A Stars Aligned Priest is nowhere near competitive, and we don’t think Chalk Artist makes it one. Not every legendary minion out there has a game changing ability that can cheese games when it’s played early. There’s no method to madness here. This is a fun meme card for those looking to have fun rather than win.
Score: 1
Repackage
Repackage is a… repacked Psychic Scream. Same cost and ability to bypass deathrattles, Repackage yoinks ALL minions from the board and sends them into the deck. The difference is that Repackage puts all the minions into a 2-cost spell that is shuffled into the opponent’s deck. For the opponent to be able to play these minions, they need to cast the 2-cost spell. It works like a Fizzle Snapshot.
For most intents and purposes, this is Psychic Scream, one of the most powerful AOE effects in the history of the game. It is Psychic Scream that elevated Razakus Priest from a competitive deck during Knights of the Frozen Throne, into a dominant deck during Kobolds & Catacombs.
We do think Repackage feels a little better to play against. Psychic Scream could shuffle a bunch of trash minions into your deck, so you’d draw each minion separately. It had a disruptive effect on your draws, much like a Bad Luck Albatross. The Repackaged box is just one draw, and it could be a decent find in the right circumstances.
Nevertheless, this is a debilitating AOE effect that instantly goes into every Priest deck with even the slightest need of reactive tools.

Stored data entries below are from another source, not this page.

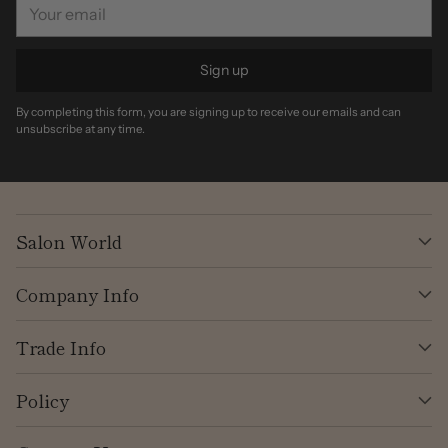
Your
email
Sign up
By completing this form, you are signing up to receive our emails and can
unsubscribe at any time.
Salon World
Company Info
Trade Info
Policy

It’s the first removal card you put into your Priest deck. A massive boost in the class’ survivability, to complement what might be its newfound late game lethality.
Is this a sign of history returning?
Score: 4
Raza the Resealed
Speaking of Raza Priest… Raza has returned with the same iconic cost and stats distribution. Once again, Raza modifies your hero power, but does not require the highlander deck restriction. Interestingly, his ability is akin to the one of his old partner, Shadowreaper Anduin. For the rest of the game, your hero power is refreshed every time you play a card.
This works on newly acquired hero powers too, so if you play Raza and then play Reno, Reno’s hero power will refresh accordingly. However, note that Reno’s hero power does not switch form on each use. The same hero power will persist through the full turn, even if refreshed multiple times.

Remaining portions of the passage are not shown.